→ **EXERCISE INPUTS**:
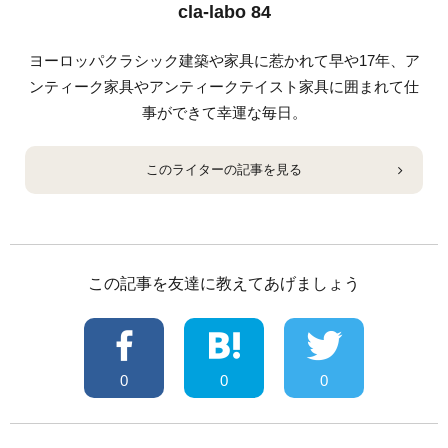
cla-labo 84
ヨーロッパクラシック建築や家具に惹かれて早や17年、ア
ンティーク家具やアンティークテイスト家具に囲まれて仕
事ができて幸運な毎日。
このライターの記事を見る
この記事を友達に教えてあげましょう
0
0
0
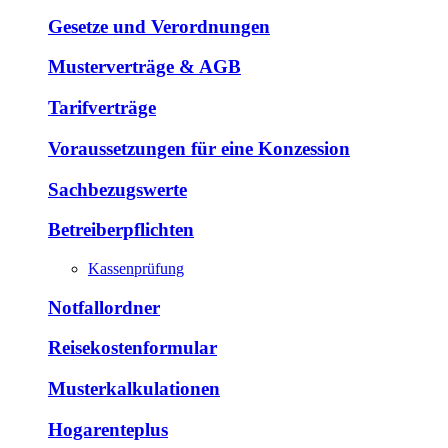
Gesetze und Verordnungen
Musterverträge & AGB
Tarifverträge
Voraussetzungen für eine Konzession
Sachbezugswerte
Betreiberpflichten
Kassenprüfung
Notfallordner
Reisekostenformular
Musterkalkulationen
Hogarenteplus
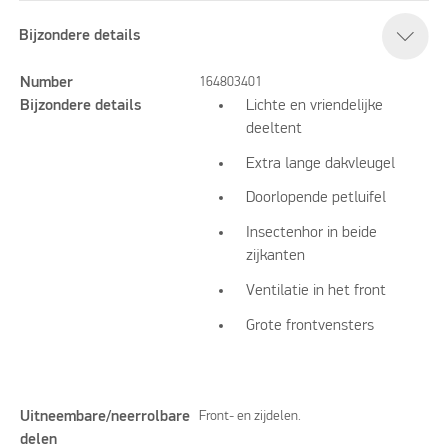
Bijzondere details
Number
164803401
Bijzondere details
Lichte en vriendelijke
deeltent
Extra lange dakvleugel
Doorlopende petluifel
Insectenhor in beide
zijkanten
Ventilatie in het front
Grote frontvensters
Uitneembare/neerrolbare
Front- en zijdelen.
delen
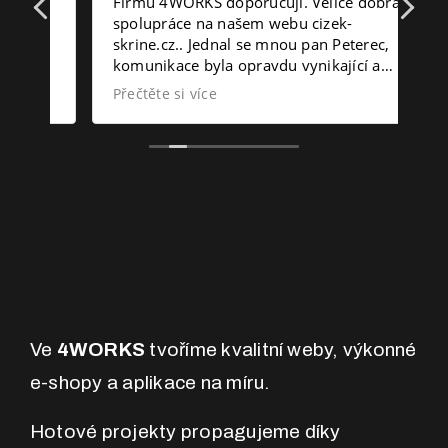
Firmu 4WORKS doporučuji. Velice dobrá
Ne
spolupráce na našem webu cizek-
na
skrine.cz.. Jednal se mnou pan Peterec,
pr
komunikace byla opravdu vynikající a
ht
splnila moje očekávání.
Přečtěte si více
Ve
4WORKS
tvoříme kvalitní weby, výkonné
e-shopy a aplikace na míru.
Hotové projekty propagujeme díky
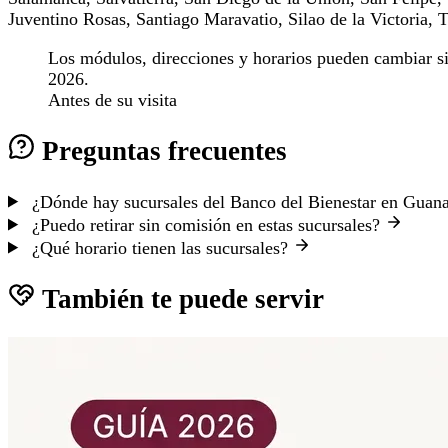
Juventino Rosas, Santiago Maravatio, Silao de la Victoria, T
Los módulos, direcciones y horarios pueden cambiar sin 
2026.
Antes de su visita
Preguntas frecuentes
¿Dónde hay sucursales del Banco del Bienestar en Guan
¿Puedo retirar sin comisión en estas sucursales?
¿Qué horario tienen las sucursales?
También te puede servir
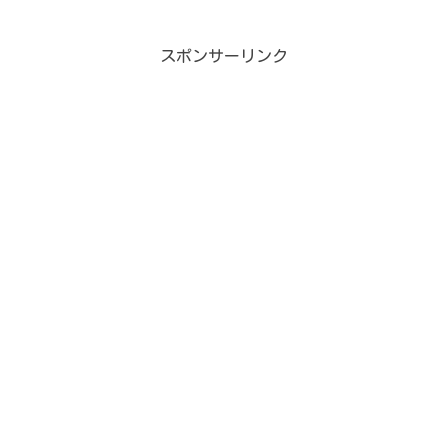
スポンサーリンク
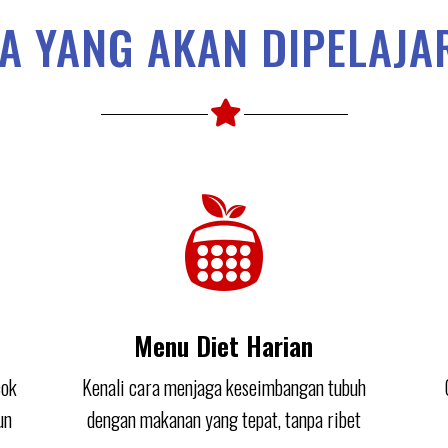
A YANG AKAN DIPELAJA
Menu Diet Harian
cok
Kenali cara menjaga keseimbangan tubuh
un
dengan makanan yang tepat, tanpa ribet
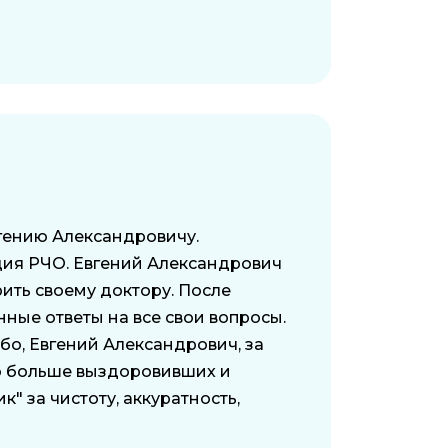
вгению Александровичу.
ция РЧО. Евгений Александрович
ить своему доктору. После
ные ответы на все свои вопросы.
бо, Евгений Александрович, за
лаю больше выздоровивших и
" за чистоту, аккуратность,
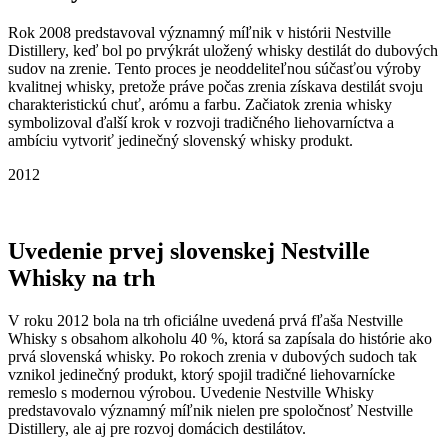
Rok 2008 predstavoval významný míľnik v histórii Nestville
Distillery, keď bol po prvýkrát uložený whisky destilát do dubových
sudov na zrenie. Tento proces je neoddeliteľnou súčasťou výroby
kvalitnej whisky, pretože práve počas zrenia získava destilát svoju
charakteristickú chuť, arómu a farbu. Začiatok zrenia whisky
symbolizoval ďalší krok v rozvoji tradičného liehovarníctva a
ambíciu vytvoriť jedinečný slovenský whisky produkt.
2012
Uvedenie prvej slovenskej Nestville
Whisky na trh
V roku 2012 bola na trh oficiálne uvedená prvá fľaša Nestville
Whisky s obsahom alkoholu 40 %, ktorá sa zapísala do histórie ako
prvá slovenská whisky. Po rokoch zrenia v dubových sudoch tak
vznikol jedinečný produkt, ktorý spojil tradičné liehovarnícke
remeslo s modernou výrobou. Uvedenie Nestville Whisky
predstavovalo významný míľnik nielen pre spoločnosť Nestville
Distillery, ale aj pre rozvoj domácich destilátov.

→ **ASSIGNMENT**:
Look through the entries above and say how many lines contain "jedinečný", giving nothing but the number.

→ **SOLUTION TO THIS TASK**:
2